Please return the records below exactly as they appear, leaving every picture out.

▶ Page-level text extractions
▽

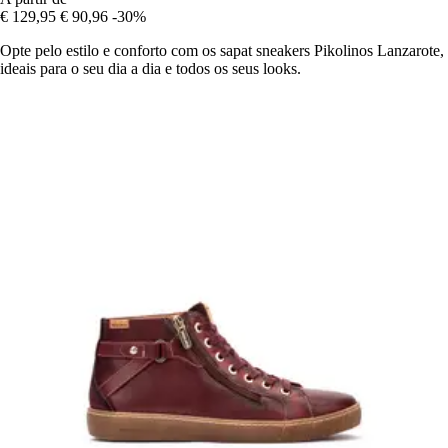
€ 129,95
€ 90,96
-30%
Opte pelo estilo e conforto com os sapat sneakers Pikolinos Lanzarote,
ideais para o seu dia a dia e todos os seus looks.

△

▶ Expected answer
€ 129,95
€ 90,96
-30%
Opte pelo estilo e conforto com os sapat sneakers Pikolinos Lanzarote,
ideais para o seu dia a dia e todos os seus looks.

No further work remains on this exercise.